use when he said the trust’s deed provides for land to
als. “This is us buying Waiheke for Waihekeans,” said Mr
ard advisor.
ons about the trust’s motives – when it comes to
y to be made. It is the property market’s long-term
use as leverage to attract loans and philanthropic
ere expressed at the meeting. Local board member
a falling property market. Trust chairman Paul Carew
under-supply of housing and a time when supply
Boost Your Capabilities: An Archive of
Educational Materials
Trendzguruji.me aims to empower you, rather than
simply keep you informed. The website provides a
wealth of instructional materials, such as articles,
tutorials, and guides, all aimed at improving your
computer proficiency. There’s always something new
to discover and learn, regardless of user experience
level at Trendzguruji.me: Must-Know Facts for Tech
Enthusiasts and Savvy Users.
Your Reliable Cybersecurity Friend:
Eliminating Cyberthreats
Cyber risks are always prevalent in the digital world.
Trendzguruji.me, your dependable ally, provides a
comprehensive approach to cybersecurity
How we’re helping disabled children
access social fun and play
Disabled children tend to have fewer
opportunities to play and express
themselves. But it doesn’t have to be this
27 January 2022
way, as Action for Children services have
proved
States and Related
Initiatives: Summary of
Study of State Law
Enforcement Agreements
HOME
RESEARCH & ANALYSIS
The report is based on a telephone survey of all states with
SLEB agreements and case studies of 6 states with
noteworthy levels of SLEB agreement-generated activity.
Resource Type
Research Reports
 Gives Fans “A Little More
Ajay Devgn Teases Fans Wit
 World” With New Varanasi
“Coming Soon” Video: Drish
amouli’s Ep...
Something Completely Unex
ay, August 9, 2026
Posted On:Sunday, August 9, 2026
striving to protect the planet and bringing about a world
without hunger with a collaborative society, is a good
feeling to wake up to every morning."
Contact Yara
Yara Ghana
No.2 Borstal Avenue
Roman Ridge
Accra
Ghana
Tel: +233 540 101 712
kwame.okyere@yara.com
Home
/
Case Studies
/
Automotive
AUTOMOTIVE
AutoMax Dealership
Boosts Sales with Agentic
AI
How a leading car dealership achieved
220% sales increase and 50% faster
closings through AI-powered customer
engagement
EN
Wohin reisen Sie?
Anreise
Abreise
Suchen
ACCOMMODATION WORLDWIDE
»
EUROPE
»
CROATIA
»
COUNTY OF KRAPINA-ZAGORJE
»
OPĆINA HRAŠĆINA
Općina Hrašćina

· · ·

• What you are asked to do
Where a line in the records above includes the string "SLEB", show it.

• Written response
SLEB agreements and case studies of 6 states with
noteworthy levels of SLEB agreement-generated activity.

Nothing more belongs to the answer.